Grand, sportif, député de 2003 à 2007, puis maire d’Ekaterinbourg de 2013 à 2018 – une fonction essentiellement représentative mais dont il avait démissionné quand l’élection au suffrage direct a été supprimée –, Evguéni Roïzman affirmait n’avoir plus d’ambitions politiques.
Un compte Twitter de « l’anti-propagande courte et brutale », selon Roïzman
Mais à 59 ans, il continuait d’être actif dans le monde associatif et de s’exprimer, tout particulièrement sur les réseaux sociaux. Sur son compte Twitter – banni en Russie mais encore accessible via VPN –, il tançait le pouvoir, s’opposait de manière virulente à ce qu’il refusait d’appeler « l’opération spéciale en Ukraine », et parfois incendiait de manière lapidaire ceux qui en faisaient la promotion ou les médias d’État russes.

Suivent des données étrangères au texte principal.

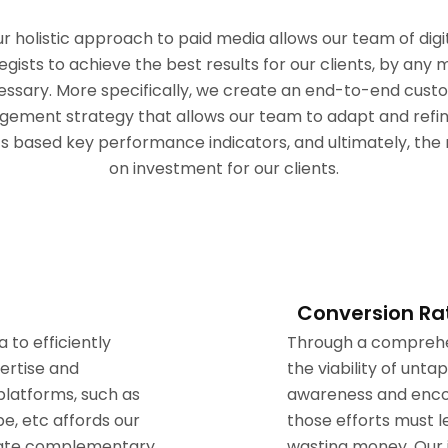
r holistic approach to paid media allows our team of digi
egists to achieve the best results for our clients, by any
essary. More specifically, we create an end-to-end cust
gement strategy that allows our team to adapt and refin
cs based key performance indicators, and ultimately, the 
on investment for our clients.
Conversion Ra
to efficiently
Through a comprehen
pertise and
the viability of unt
platforms, such as
awareness and encou
e, etc affords our
those efforts must l
create complementary
wasting money. Our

Ce mercredi matin, l’opposant a affirmé qu’il était poursuivi pour une phrase « qu’il avait dite partout, mais qu’il allait continuer à répéter » sur ce sujet. Cette phrase, il l’a à nouveau prononcée ce matin de la fenêtre de son appartement face à la presse, qui s’était rassemblée au pied de son immeuble. Les images de la scène ont été diffusées en Russie, mais les fameux mots-là ont tous été rendus inaudibles : « Je les prononcerai jusqu’au jugement dernier », avait lancé Evguéni Roïzman.
Risque de dix ans de prison
Cela après avoir déjà été condamné à trois amendes de 50 000 roubles (environ 800 euros) pour « discrédit des forces armées », et une amende de 85 000 roubles (environ 1 500 euros) pour « la publication en ligne d’informations portant atteinte à la dignité humaine et à la moralité publique, et affichant un manque de respect évident pour la société, l’État ou les organes exerçant le pouvoir de l’État en Russie ».
Lucide, certain qu’il allait lui aussi être poursuivi par la justice, Evguéni Roïzman avait publié un commentaire le 13 juillet dernier sur Twitter, le jour où une autre grande figure de l’opposition, Ilia Iachine, a été placée en détention : « Je suis le dernier en liberté ».
Evguéni Roïzman risque désormais dix ans de prison.